Copyright **`(c)`** 2024 Giovanni Squillero `<giovanni.squillero@polito.it>`  
[`https://github.com/squillero/computational-intelligence`](https://github.com/squillero/computational-intelligence)  
Free for personal or classroom use; see [`LICENSE.md`](https://github.com/squillero/computational-intelligence/blob/master/LICENSE.md) for details.  

# Set Cover problem

See: https://en.wikipedia.org/wiki/Set_cover_problem

In [38]:
from random import random, seed
from itertools import product
import numpy as np

from icecream import ic

## Reproducible Initialization

If you want to get reproducible results, use `rng` (and restart the kernel); for non-reproducible ones, use `np.random`.

In [39]:
UNIVERSE_SIZE = 100_000
NUM_SETS = 10_000
DENSITY = 0.3

rng = np.random.Generator(np.random.PCG64([UNIVERSE_SIZE, NUM_SETS, int(10_000 * DENSITY)]))

In [40]:
# DON'T EDIT THESE LINES!

SETS = np.random.random((NUM_SETS, UNIVERSE_SIZE)) < DENSITY
for s in range(UNIVERSE_SIZE):
    if not np.any(SETS[:, s]):
        SETS[np.random.randint(NUM_SETS), s] = True
COSTS = np.pow(SETS.sum(axis=1), 1.1)

## Helper Functions

In [41]:
def valid(solution):
    """Checks wether solution is valid (ie. covers all universe)"""
    return np.all(np.logical_or.reduce(SETS[solution]))


def cost(solution):
    """Returns the cost of a solution (to be minimized)"""
    return COSTS[solution].sum()

## Have Fun!

intuition:
greedy algorthm, always add to the solution the set with best
ratio new_elements/cost until all elements are covered  

In [42]:
def greedy_set_cover(SETS, COSTS, UNIVERSE_SIZE):
    covered = np.zeros(UNIVERSE_SIZE, dtype=bool) 
    solution = []

    while not np.all(covered): 
        best_set = None
        best_ratio = -1
        
        for i, current_set in enumerate(SETS):
            if i in solution:
                continue  
            
            uncovered_elements = np.logical_and(current_set, ~covered)  # Uncovered elements in this set
            num_uncovered = np.sum(uncovered_elements)  # Count uncovered elements
            
            if num_uncovered > 0:
                ratio = num_uncovered / COSTS[i]
                if ratio > best_ratio:
                    best_ratio = ratio
                    best_set = i
        
        solution.append(best_set)
        covered = np.logical_or(covered, SETS[best_set]) 
    return solution

In [43]:
solution = greedy_set_cover(SETS,COSTS,UNIVERSE_SIZE)
valid(solution), cost(solution)

(np.True_, np.float64(1761543.6361832996))
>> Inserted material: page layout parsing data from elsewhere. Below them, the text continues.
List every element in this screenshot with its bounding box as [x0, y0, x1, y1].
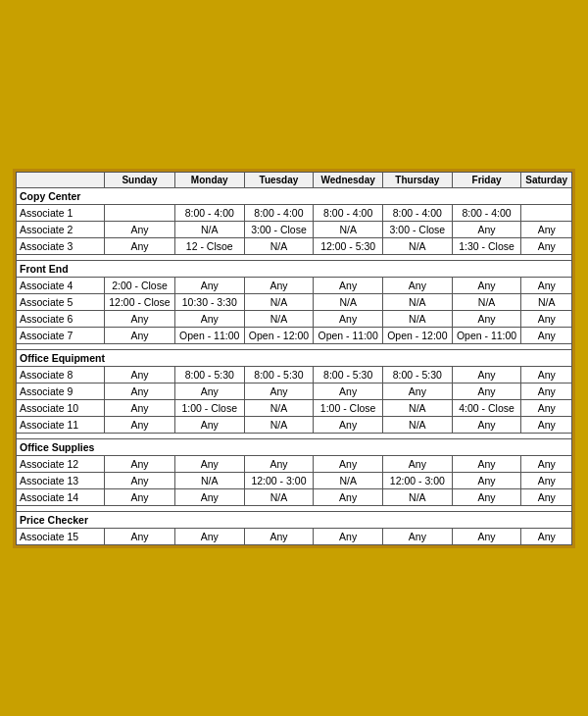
header-cell-2: Monday	[174, 172, 244, 187]
schedule-cell: N/A	[383, 310, 453, 327]
schedule-cell: Any	[105, 310, 175, 327]
table-row: Associate 6AnyAnyN/AAnyN/AAnyAny	[17, 310, 572, 327]
schedule-cell	[105, 204, 175, 221]
schedule-cell: 1:00 - Close	[174, 399, 244, 416]
schedule-cell: Any	[521, 366, 572, 383]
schedule-cell: Any	[521, 399, 572, 416]
schedule-cell: Open - 11:00	[314, 327, 383, 343]
schedule-cell: N/A	[383, 293, 453, 310]
schedule-cell: N/A	[383, 416, 453, 433]
schedule-cell: N/A	[244, 488, 314, 505]
schedule-cell: Any	[314, 310, 383, 327]
schedule-cell: Any	[383, 383, 453, 399]
table-row: Associate 2AnyN/A3:00 - CloseN/A3:00 - C…	[17, 221, 572, 237]
schedule-cell: Any	[174, 455, 244, 472]
schedule-cell: Any	[452, 221, 521, 237]
table-row: Associate 3Any12 - ClsoeN/A12:00 - 5:30N…	[17, 237, 572, 254]
schedule-cell: 4:00 - Close	[452, 399, 521, 416]
schedule-cell: Any	[521, 416, 572, 433]
schedule-cell: N/A	[244, 399, 314, 416]
schedule-cell: Any	[521, 277, 572, 293]
schedule-cell: 12:00 - Close	[105, 293, 175, 310]
schedule-cell: 1:00 - Close	[314, 399, 383, 416]
schedule-cell: Any	[521, 310, 572, 327]
schedule-cell: N/A	[314, 293, 383, 310]
associate-label: Associate 10	[17, 399, 105, 416]
schedule-cell: Any	[521, 383, 572, 399]
header-cell-4: Wednesday	[314, 172, 383, 187]
schedule-cell: Any	[105, 366, 175, 383]
header-row: SundayMondayTuesdayWednesdayThursdayFrid…	[17, 172, 572, 187]
associate-label: Associate 14	[17, 488, 105, 505]
table-row: Associate 8Any8:00 - 5:308:00 - 5:308:00…	[17, 366, 572, 383]
schedule-cell: Any	[244, 383, 314, 399]
schedule-cell: N/A	[521, 293, 572, 310]
schedule-cell: Any	[521, 488, 572, 505]
schedule-cell: Any	[105, 528, 175, 544]
schedule-cell: Any	[383, 455, 453, 472]
schedule-cell: 8:00 - 4:00	[383, 204, 453, 221]
schedule-cell: 2:00 - Close	[105, 277, 175, 293]
section-label-1: Front End	[17, 260, 572, 277]
schedule-cell: Any	[174, 383, 244, 399]
schedule-cell: 8:00 - 4:00	[314, 204, 383, 221]
table-row: Associate 512:00 - Close10:30 - 3:30N/AN…	[17, 293, 572, 310]
associate-label: Associate 8	[17, 366, 105, 383]
schedule-cell: Any	[521, 472, 572, 488]
associate-label: Associate 13	[17, 472, 105, 488]
schedule-cell: Any	[452, 416, 521, 433]
schedule-cell: Any	[314, 455, 383, 472]
associate-label: Associate 9	[17, 383, 105, 399]
schedule-cell: 1:30 - Close	[452, 237, 521, 254]
schedule-cell: Any	[174, 528, 244, 544]
table-row: Associate 15AnyAnyAnyAnyAnyAnyAny	[17, 528, 572, 544]
schedule-cell: Any	[383, 528, 453, 544]
schedule-cell: Any	[314, 416, 383, 433]
schedule-cell: Any	[521, 327, 572, 343]
schedule-cell: Any	[105, 383, 175, 399]
schedule-cell: N/A	[174, 472, 244, 488]
associate-label: Associate 11	[17, 416, 105, 433]
associate-label: Associate 7	[17, 327, 105, 343]
schedule-cell: Any	[174, 310, 244, 327]
schedule-cell: Any	[105, 455, 175, 472]
section-header-0: Copy Center	[17, 187, 572, 204]
associate-label: Associate 15	[17, 528, 105, 544]
section-header-2: Office Equipment	[17, 349, 572, 366]
schedule-cell: Any	[105, 416, 175, 433]
schedule-cell: N/A	[244, 310, 314, 327]
schedule-cell: 8:00 - 4:00	[452, 204, 521, 221]
schedule-cell: Any	[452, 528, 521, 544]
schedule-cell: N/A	[174, 221, 244, 237]
table-row: Associate 10Any1:00 - CloseN/A1:00 - Clo…	[17, 399, 572, 416]
schedule-cell: 8:00 - 5:30	[174, 366, 244, 383]
table-row: Associate 13AnyN/A12:00 - 3:00N/A12:00 -…	[17, 472, 572, 488]
table-row: Associate 9AnyAnyAnyAnyAnyAnyAny	[17, 383, 572, 399]
schedule-cell: Any	[314, 488, 383, 505]
schedule-cell: Any	[174, 416, 244, 433]
schedule-table: SundayMondayTuesdayWednesdayThursdayFrid…	[16, 172, 572, 545]
schedule-cell: N/A	[383, 488, 453, 505]
header-cell-1: Sunday	[105, 172, 175, 187]
schedule-container: SundayMondayTuesdayWednesdayThursdayFrid…	[13, 169, 575, 548]
schedule-cell: Any	[314, 277, 383, 293]
section-header-3: Office Supplies	[17, 438, 572, 455]
table-row: Associate 18:00 - 4:008:00 - 4:008:00 - …	[17, 204, 572, 221]
schedule-cell: 10:30 - 3:30	[174, 293, 244, 310]
schedule-cell: Any	[521, 528, 572, 544]
header-cell-3: Tuesday	[244, 172, 314, 187]
associate-label: Associate 4	[17, 277, 105, 293]
schedule-cell: Any	[452, 366, 521, 383]
section-label-3: Office Supplies	[17, 438, 572, 455]
associate-label: Associate 2	[17, 221, 105, 237]
schedule-cell: Open - 12:00	[383, 327, 453, 343]
schedule-cell: Any	[174, 488, 244, 505]
schedule-cell: Any	[244, 277, 314, 293]
schedule-cell: Any	[105, 221, 175, 237]
schedule-cell: Open - 11:00	[174, 327, 244, 343]
schedule-cell: Any	[521, 237, 572, 254]
schedule-cell: 12:00 - 3:00	[244, 472, 314, 488]
schedule-cell: N/A	[244, 416, 314, 433]
header-cell-7: Saturday	[521, 172, 572, 187]
table-row: Associate 14AnyAnyN/AAnyN/AAnyAny	[17, 488, 572, 505]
| UNIVERSE_SIZE | NUM_SETS | DENSITY  |  COST  |
|---------------|----------|----------|--------|
| 100 | 10 |0.2 | 293 |
| 1000 | 100 | 0.2 |  5795 | 
| 10_000 | 1000 | 0.2 | 101306 | 
| 100_000 | 10_000 | 0.1 | 1_528_829 | 
| 100_000 | 10_000 | 0.2 |  1_ 720_509  |  
| 100_000 | 10_000 | 0.3 | 1_761_543 |